ASSIGNED TASK: The reply should consist of the line containing "9134 Blaustein" and all lines after it in the listing below, reproduced exactly and nothing more.
+ + +
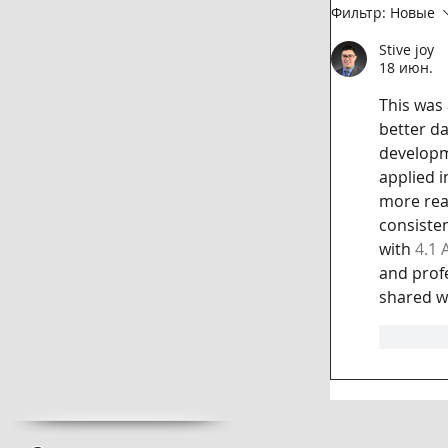
Фильтр:
Новые
Stive joy
18 июн.
This was 
better da
developme
applied i
more rea
consiste
with 
4.1 
and prof
shared w
Лайк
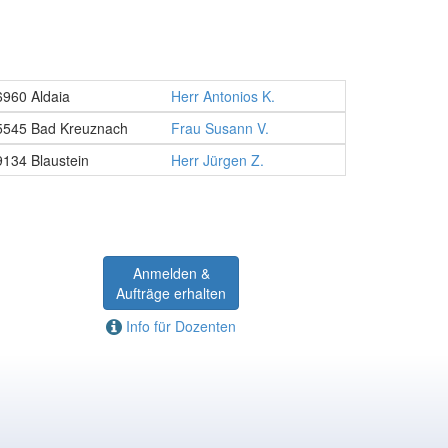
6960 Aldaia
Herr Antonios K.
5545 Bad Kreuznach
Frau Susann V.
9134 Blaustein
Herr Jürgen Z.
Anmelden &
Aufträge erhalten
Info für Dozenten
+ + +
PROBLEM SOLUTION:
9134 Blaustein
Herr Jürgen Z.
Anmelden &
Aufträge erhalten
Info für Dozenten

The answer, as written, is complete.